We all realized soon enough how smart he was. He would ace Advanced Chemistry, Trigonometry and Physics, leaving us all in awe whenever he’d answer our teachers’ questions. He’d smile in this mischievous yet shy sort of way whenever he’d nail the right answer. Our class belonged to the first section among all senior students in the entire school, but Antoine was above us in this regard. Whatever lessons they took back in his previous school gave him a lot of advantage now that he was in our school. That or he was simply smart. Sometimes, it annoyed me.
For whatever reason, we never really talked all throughout that year. He remained a familiar stranger to me, someone I’d see every day and exchange a few words with. But nothing more. When I heard about the news of his passing a few years back, it struck me how little I’ve known him.

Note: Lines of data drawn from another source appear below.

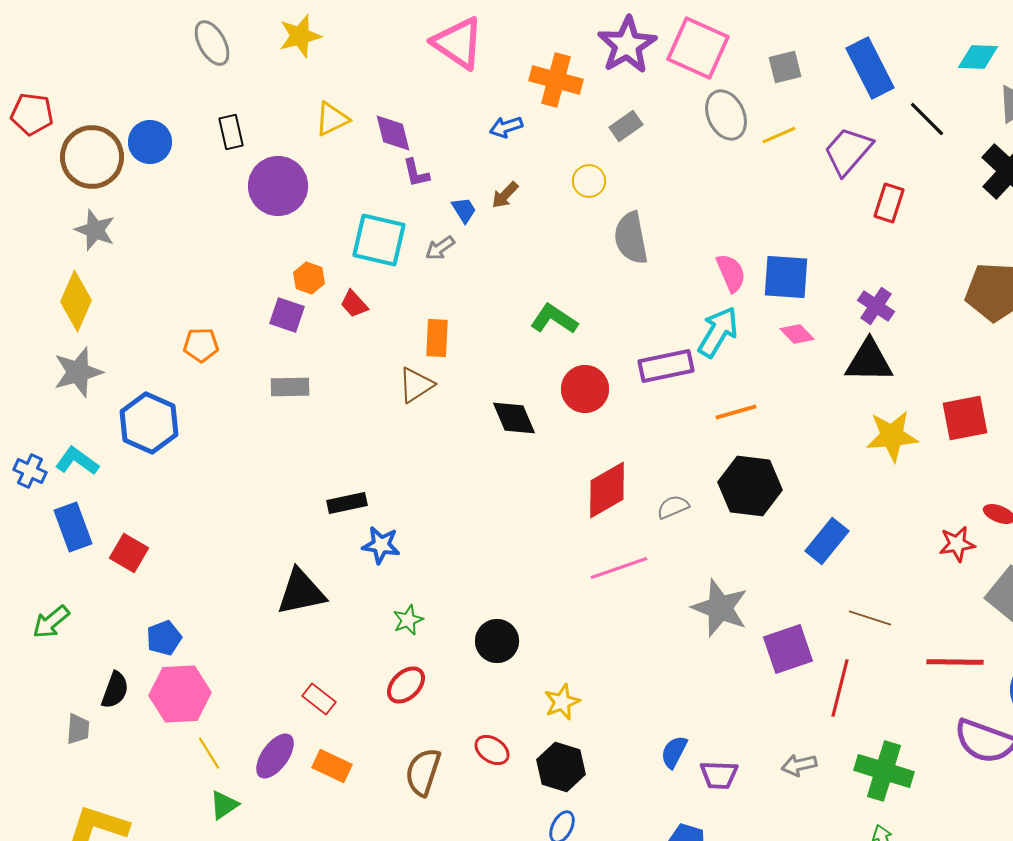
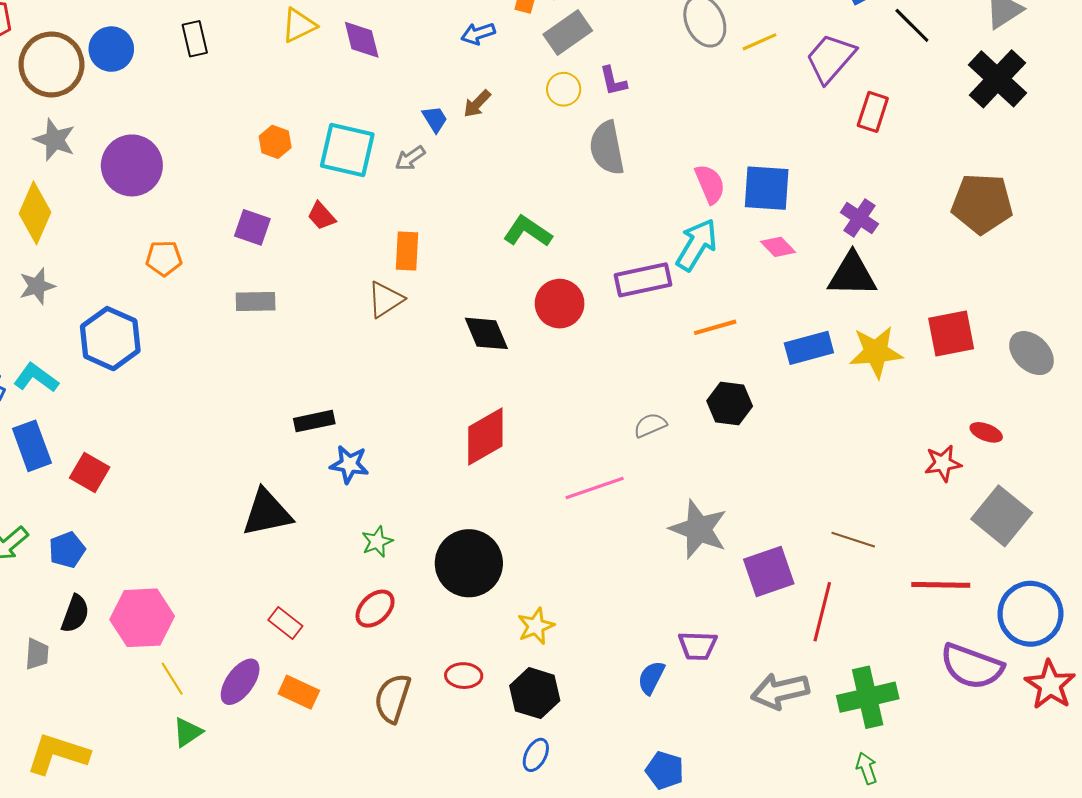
gray rectangle: (626, 126) -> (568, 33), moved, size x1.4
purple L-shape: (416, 173) -> (613, 81), moved
purple circle: (278, 186) -> (132, 165), moved
orange hexagon: (309, 278) -> (275, 142), moved
gray star: (78, 372) -> (37, 286), size x0.7
black hexagon: (750, 486) -> (730, 404), size x0.7
red diamond: (607, 490) -> (485, 436), moved
blue rectangle: (827, 541) -> (809, 348), moved, turned 36
blue pentagon: (164, 638) -> (67, 550), moved
black circle: (497, 641) -> (469, 563), size x1.5
red ellipse: (492, 750) -> (464, 676), turned -32
gray arrow: (799, 765) -> (780, 691), size x1.6
green cross: (884, 771) -> (868, 697), turned -30
purple trapezoid: (719, 775) -> (698, 646), moved

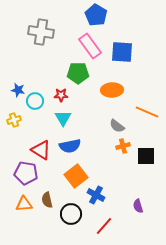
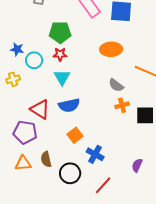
green pentagon: (78, 73) -> (60, 32), moved
orange square: (76, 176) -> (75, 135), size x0.7
purple semicircle: (138, 206) -> (137, 165), turned 40

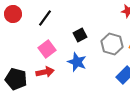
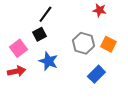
black line: (45, 18) -> (45, 14), moved
black square: (80, 35) -> (39, 34), moved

My most favorite part in Wong Kar Wai’s Happy Together was that scene when Lai Yiu-fai (played by Tony Leung) finally decides to go to Iguazu falls in Argentina by himself. The journey to the falls was depicted in black-and-white with the view of the road from the windshield of Lai Yiu-fai’s rented car. He was supposed to visit the falls with his boyfriend Ho Po-wing (played by Leslie Cheung), but after a tumultuous relationship with him, decides to leave and venture out on his own.
The scene of the empty road resonates in me these days, as I realize it’s ten days more before I turn twenty-seven. What surprises me now, as I’m writing this, is Antoine’s image in my head, and why his memory comes back to me right now. He’d be around my age this time. He’d have finished university, just like me. And with his brilliance, he might have far succeeded everyone else in our batch. What sort of things would he have already said in our group chat had he still been around? Would he have gotten married sooner?
And then there’s that damn reunion. Five more years.
But the image of the empty road keeps flashing in my head.